# TASK TO COMPLETE
Omit every picture while you reproduce the entries that follow word for word.

# RECORDS FOR PROCESSING
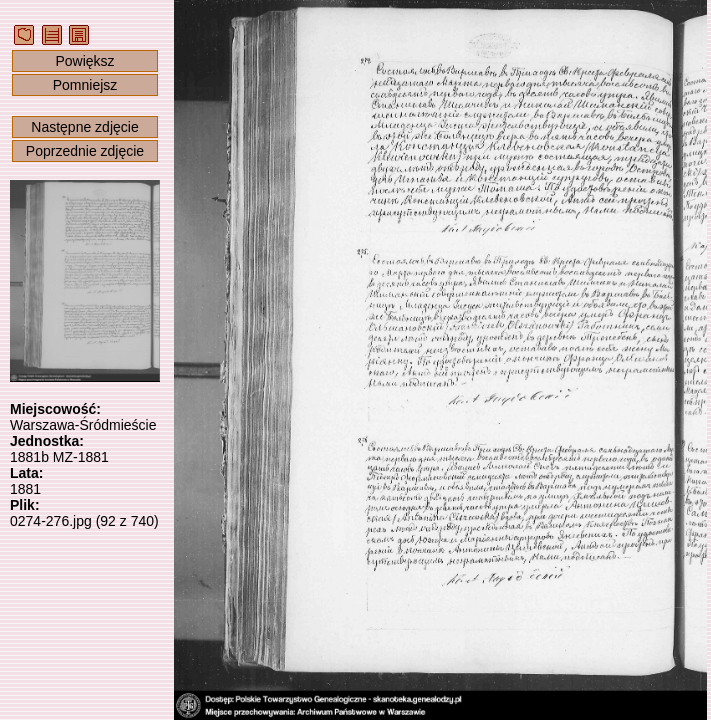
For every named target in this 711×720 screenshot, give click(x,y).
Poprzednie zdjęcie (85, 151)
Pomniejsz (85, 85)
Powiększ (84, 61)
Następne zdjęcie (84, 127)
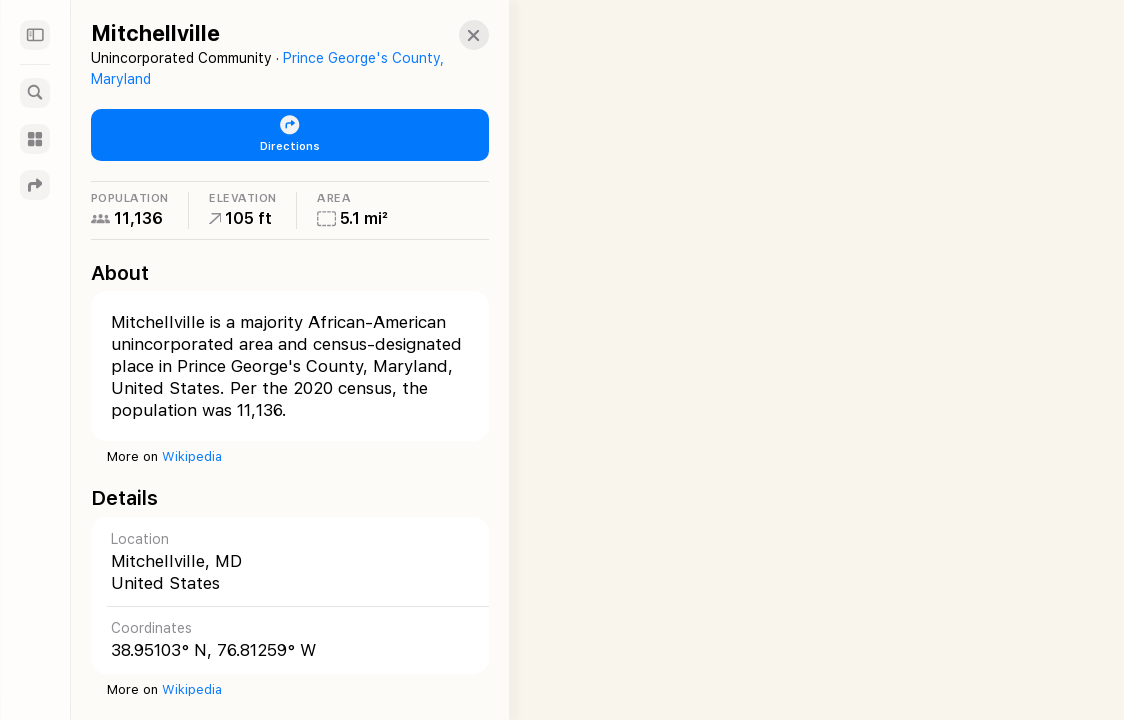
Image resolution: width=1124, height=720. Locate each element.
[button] (456, 35)
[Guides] (35, 139)
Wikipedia (192, 456)
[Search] (35, 93)
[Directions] (35, 185)
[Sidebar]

# RESPONSE FOR THIS EXERCISE
For every named target in this 711×720 screenshot, give click(x,y).
Poprzednie zdjęcie (85, 151)
Pomniejsz (85, 85)
Powiększ (84, 61)
Następne zdjęcie (84, 127)
Image resolution: width=1124, height=720. Locate each element.
[button] (456, 35)
[Guides] (35, 139)
Wikipedia (192, 456)
[Search] (35, 93)
[Directions] (35, 185)
[Sidebar]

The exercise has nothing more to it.